In truth we have had them here for much longer than had been originally intended but the response to them has been so good that I asked if we could show them a little longer.
David being the lovely generous man he is agreed to let us keep them until the middle of this month.
His paintings are like nothing you have seen before and are very beautiful and slightly disturbing, and all are very obviously about Ireland, if it were possible to determine a persons Nationality from their face then his paintings more than any artist show the Irish people. The paintings certainly provoke a lot of thought and have generated great interest.
It is easy to see why he is so sought after and why his work is in the collections of many famous people.
It is said that 'every picture tells a story', Davids work tells you a fragment of a story, each picture is like a page torn from a book.

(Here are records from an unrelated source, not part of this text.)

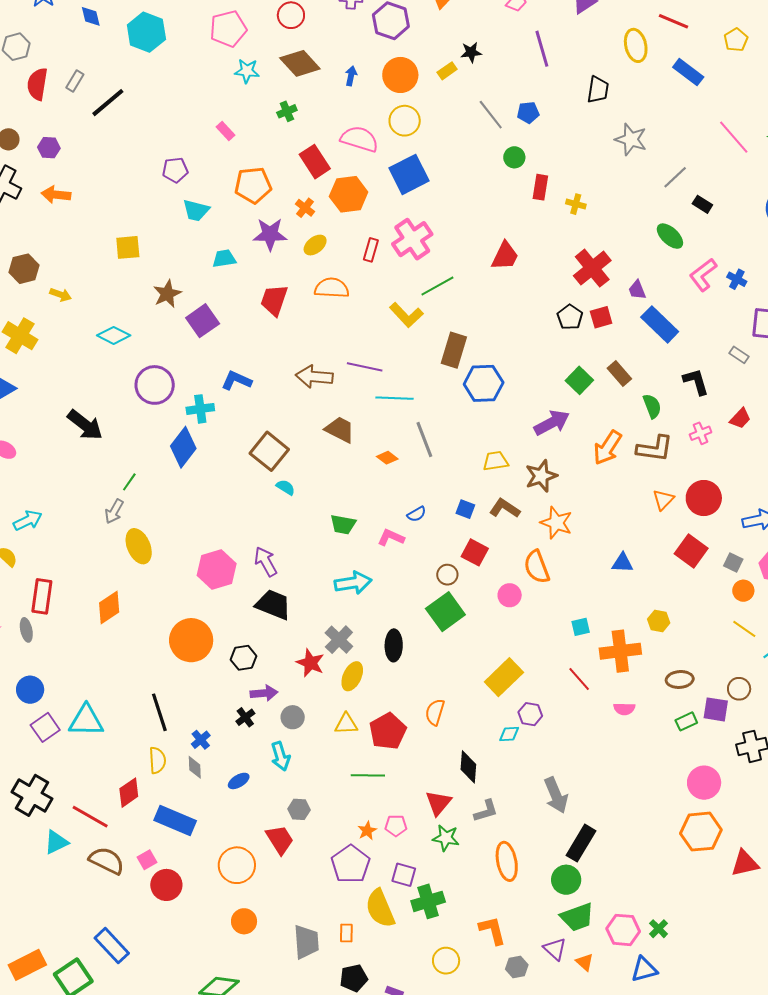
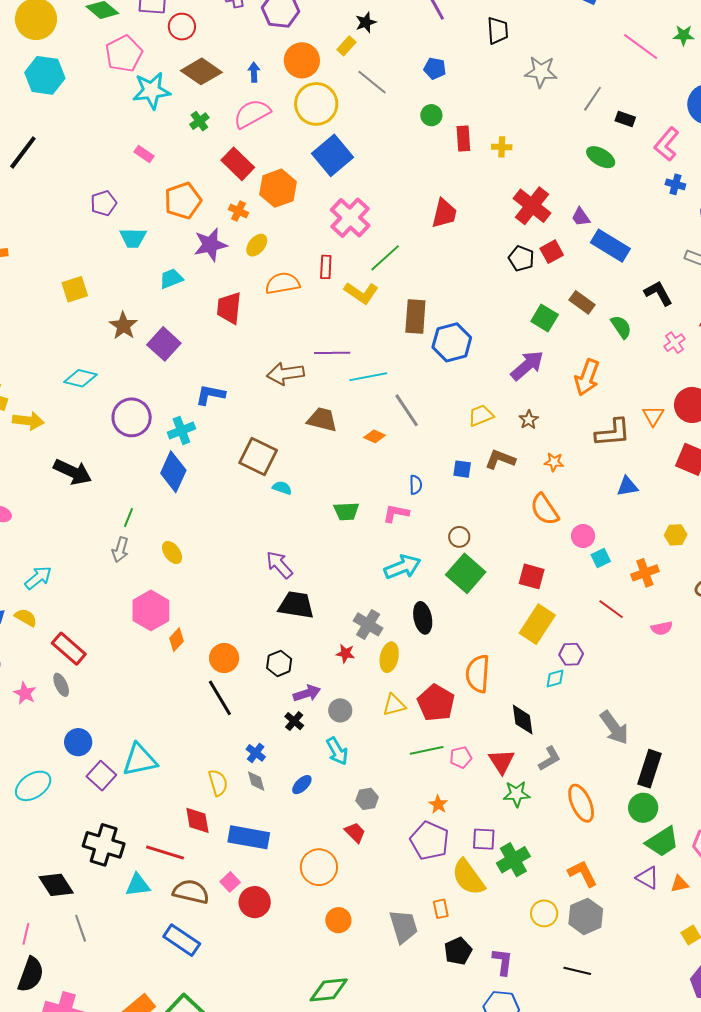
cyan star: (247, 71) -> (151, 91), size x1.5
blue pentagon: (528, 113) -> (435, 68), turned 30
gray line: (491, 115) -> (372, 82), moved
yellow circle: (405, 121) -> (316, 104), size x1.4
pink semicircle: (359, 139) -> (252, 114), moved, turned -33
red rectangle: (371, 250) -> (326, 267), moved
pink L-shape: (703, 275) -> (667, 144), moved
yellow arrow: (61, 295) -> (28, 421), moved, size x1.4
brown L-shape: (655, 449) -> (613, 433), moved
brown star: (541, 476) -> (529, 420), size x0.6
blue semicircle: (417, 514) -> (416, 485), turned -48
orange star: (556, 523) -> (554, 462), size x0.6
yellow ellipse: (139, 546) -> (172, 553), moved, size x0.7
red square: (475, 552) -> (532, 576), moved
pink hexagon: (217, 569) -> (151, 610), moved
cyan arrow: (353, 583) -> (402, 567), moved
pink circle: (510, 595) -> (583, 536), moved
red rectangle: (42, 596) -> (69, 649), turned -44
orange diamond: (109, 607) -> (177, 640), moved, size x0.7
orange circle: (191, 640) -> (224, 658), size x0.7
orange cross: (620, 651) -> (645, 573), size x0.7
red star: (310, 663) -> (345, 653), size x0.7
black line: (159, 712) -> (220, 698), moved
orange semicircle: (435, 712) -> (478, 674), size x1.4
red diamond: (129, 793) -> (197, 820), turned -52
pink pentagon: (396, 826) -> (461, 757), moved
red trapezoid: (280, 840) -> (355, 833), size x0.7
cyan triangle: (56, 842) -> (138, 885), turned 32
blue rectangle: (112, 946) -> (182, 940), moved
orange triangle: (585, 962) -> (680, 884), turned -42
gray hexagon: (517, 967) -> (586, 916), moved, size x1.6

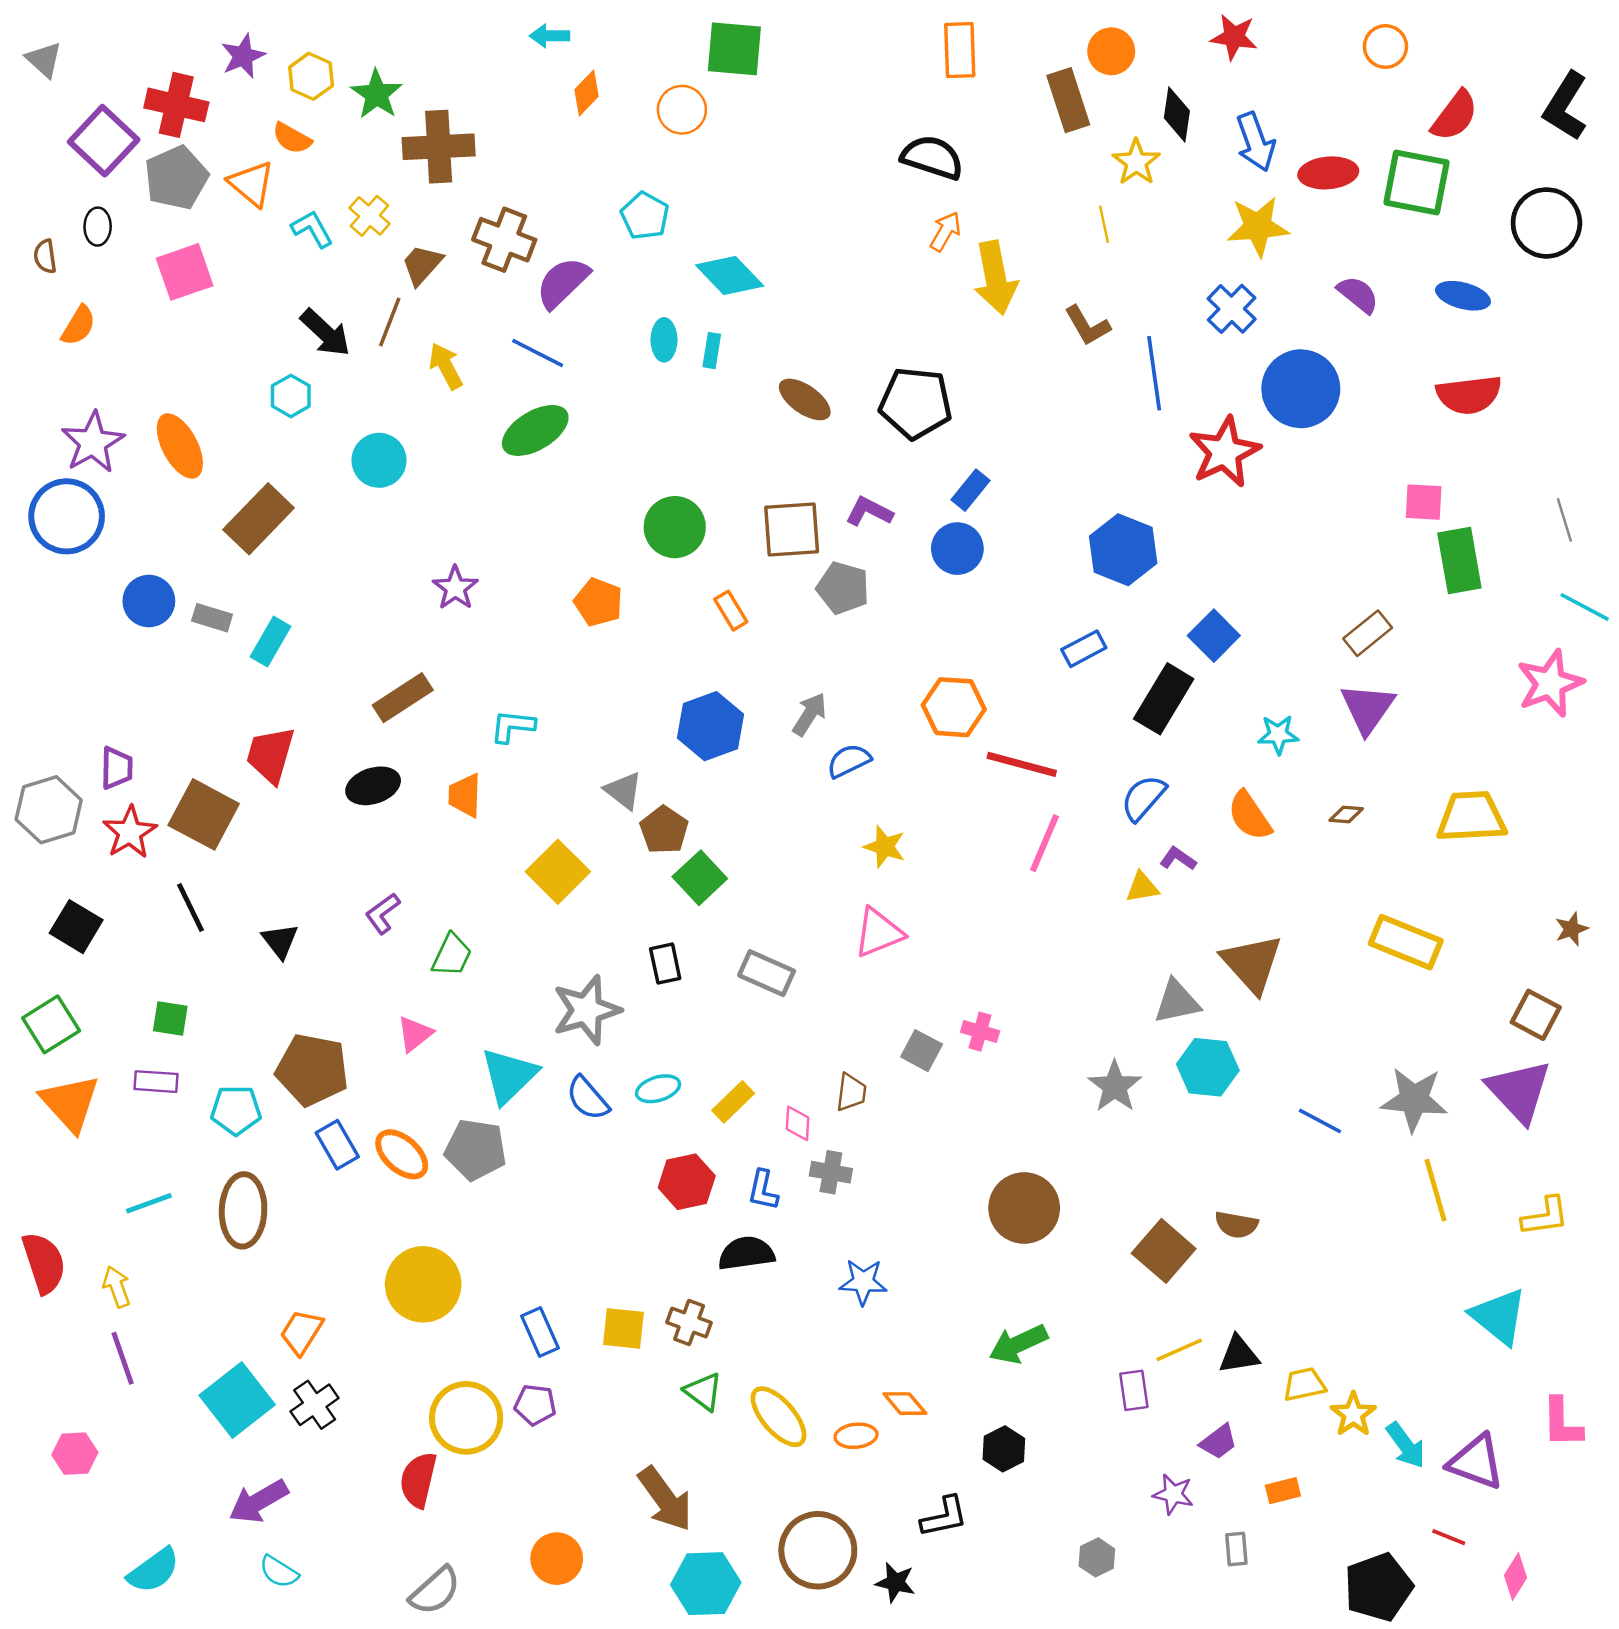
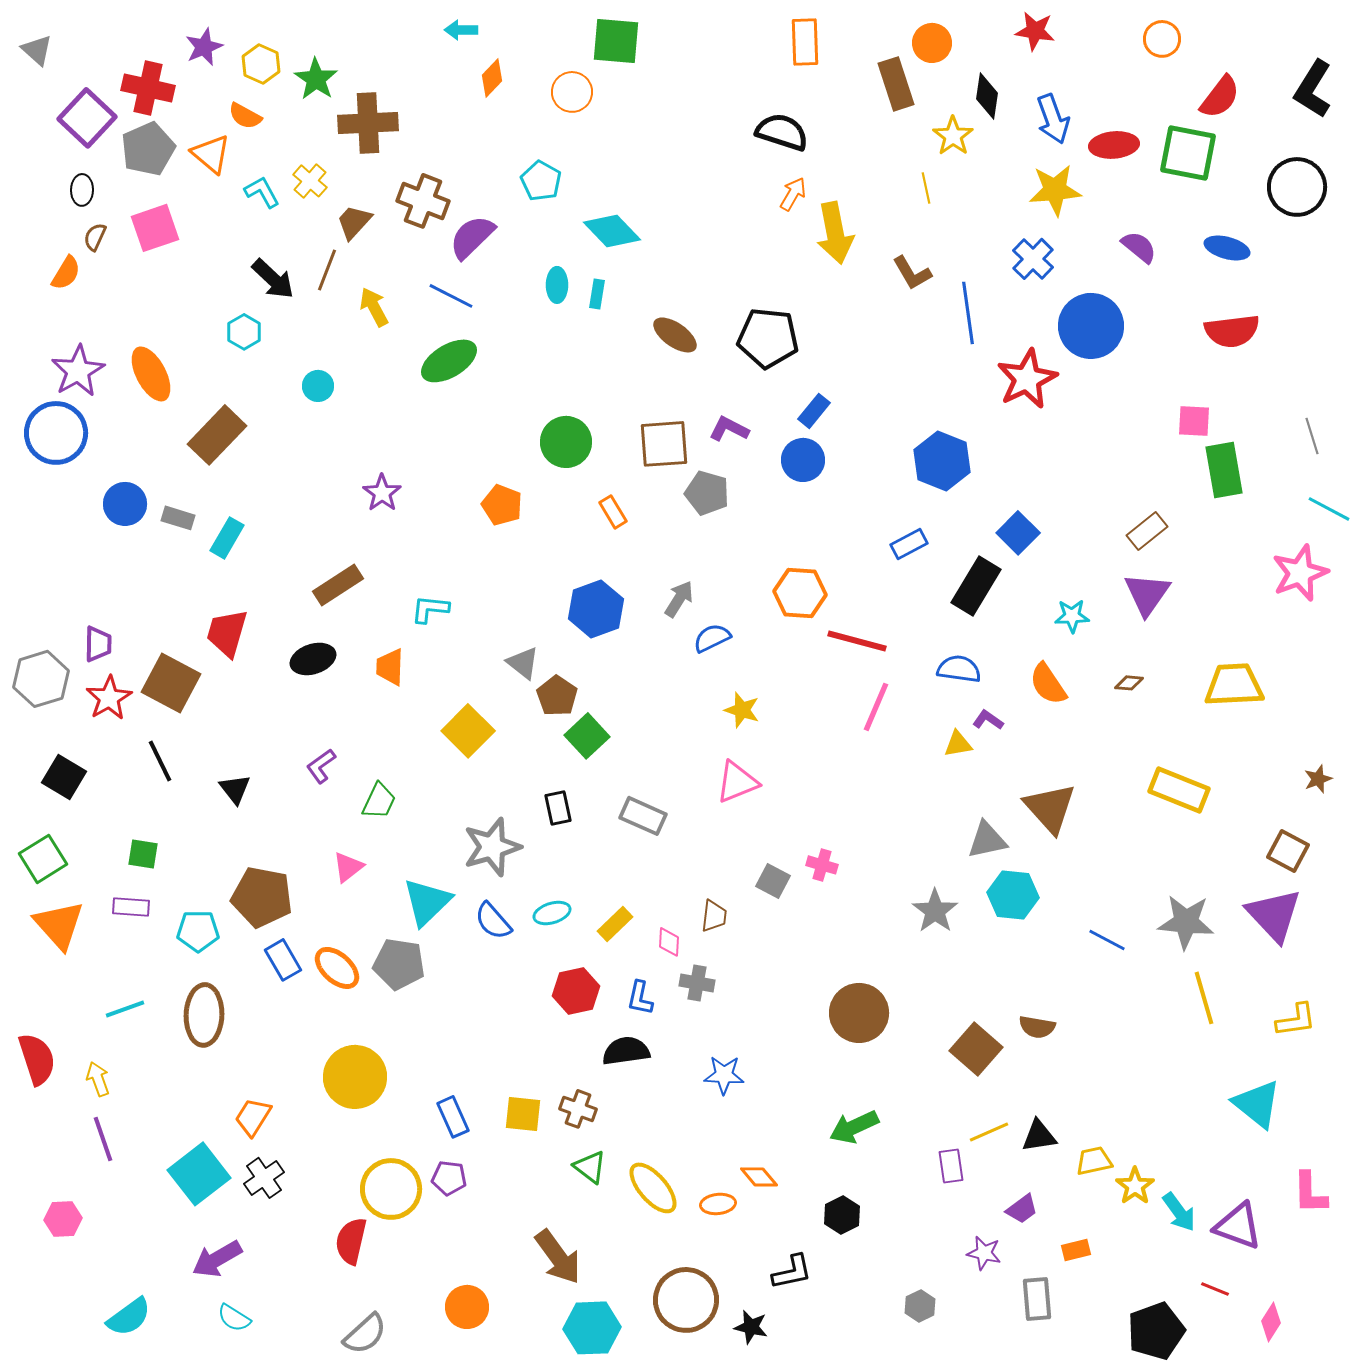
brown semicircle: (45, 256) -> (95, 237), moved, turned 32
cyan circle: (379, 460) -> (318, 386), size x0.7
blue semicircle: (1143, 798) -> (959, 669), turned 57
gray rectangle: (1236, 1549) -> (1037, 1299), size x1.5

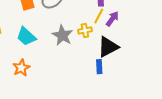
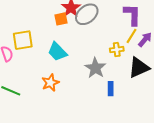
gray star: (62, 35) -> (95, 68), moved
blue rectangle: (99, 67) -> (111, 89), moved

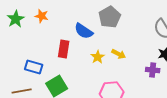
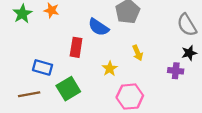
yellow arrow: (119, 54) -> (138, 53), turned 40
yellow star: (98, 57) -> (110, 69), moved

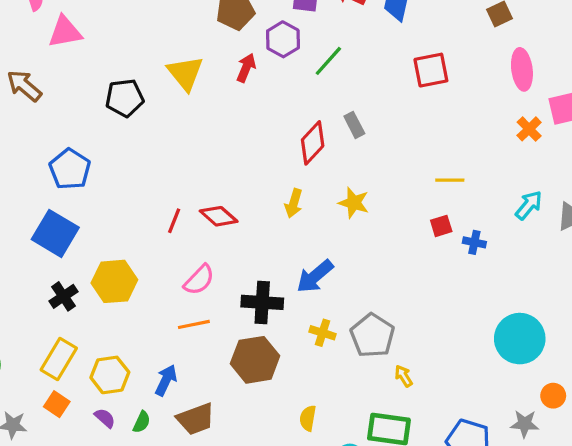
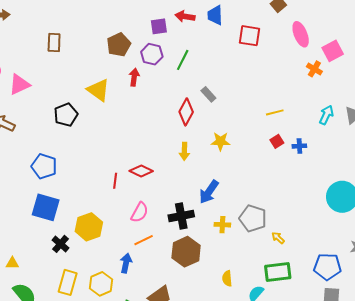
red square: (431, 70) -> (249, 36), moved, turned 35
blue arrow: (166, 380) -> (126, 263), moved

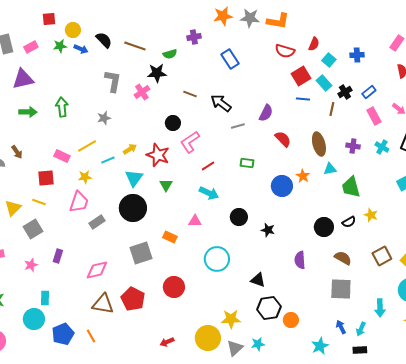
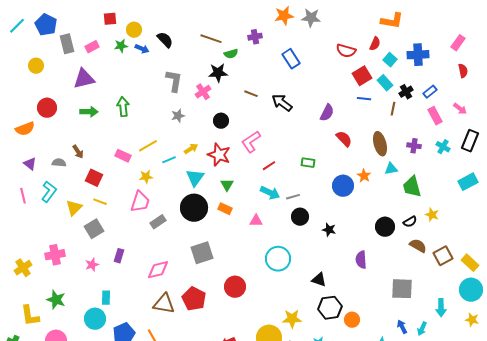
orange L-shape: (278, 21) -> (392, 21), moved
brown line: (135, 46) -> (211, 39), moved
blue cross: (357, 55) -> (418, 55), size x1.5
gray star: (104, 118) -> (178, 116), moved
black circle: (173, 123) -> (221, 121), moved
gray line: (238, 126) -> (293, 197), moved
red square: (46, 178) -> (94, 178), moved, turned 30
orange rectangle: (170, 237) -> (225, 209), moved
brown semicircle: (343, 258) -> (418, 246), moved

It has you asking "what came before, what will happen next"?
This is one of the great appeals they have and it has been interesting here in the gallery to listen to peoples different interpretations of them.
I really like the paintings and the man that painted them.
So my thoughts have been very much on David and his art, which had been the catalyst for our Ireland exhibition a few months ago, and as it does one thought led to another and it had me thinking about how lucky we had been with different Irish artists/sculptors/potters.
I love to visit Ireland and am very much in love with the landscape so it has become a great pleasure to get to know, and then to show some of its artists.
The three artists whose work we always have on display are Ana Duncan, Fidelma Massey and
Adam is a young potter from Northern Ireland and I will write more about him at a later date,
but as far as I am concerned he is the best new potter to emerge for sometime and I am convinced he will be going on to great things.
Both Ana and Fidelma are sculptors, but such different sculptors, their work is as different as it is possible to find, but at the same time both have their roots very much in Ireland and it shows in what they make.
For me the "Boats" by Ana are very much about the Ireland I dream of as they depict scenes that are now rarely seen but which are very much about the heritage of the country.
The sense of motion and action that she manages to capture with her bronze sculptures is incredible, they really are full of life and action. In contrast her figures of women in all their different shapes and guises are very gentle and extremely beautiful.
Fidelma's work by contrast very much shows the Ireland of Myth and Legend, like David's work
they leave the viewer asking many questions. I believe a lot of the Legends involved in her work are from her own imagination and I'm sure if asked she could tell many stories about them.
She is an extremely versatile artist producing work in ceramics, bronze and stone as well as her
unusual drawings, I think the work that we have shown in Imagine just "scratches the surface"
of what she is capable of producing.
'Scratching the Surface'?
Above are a few pictures of there collective work which does just that.